__TASK DESCRIPTION__: The reply should return the data in full, exactly as written.

——————————

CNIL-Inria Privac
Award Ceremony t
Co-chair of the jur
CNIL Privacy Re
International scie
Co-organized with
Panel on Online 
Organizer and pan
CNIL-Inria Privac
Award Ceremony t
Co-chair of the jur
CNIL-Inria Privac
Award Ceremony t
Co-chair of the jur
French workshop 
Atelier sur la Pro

——————————

__REPLY__:
CNIL-Inria Privac
Award Ceremony t
Co-chair of the jur
CNIL Privacy Re
International scie
Co-organized with
Panel on Online 
Organizer and pan
CNIL-Inria Privac
Award Ceremony t
Co-chair of the jur
CNIL-Inria Privac
Award Ceremony t
Co-chair of the jur
French workshop 
Atelier sur la Pro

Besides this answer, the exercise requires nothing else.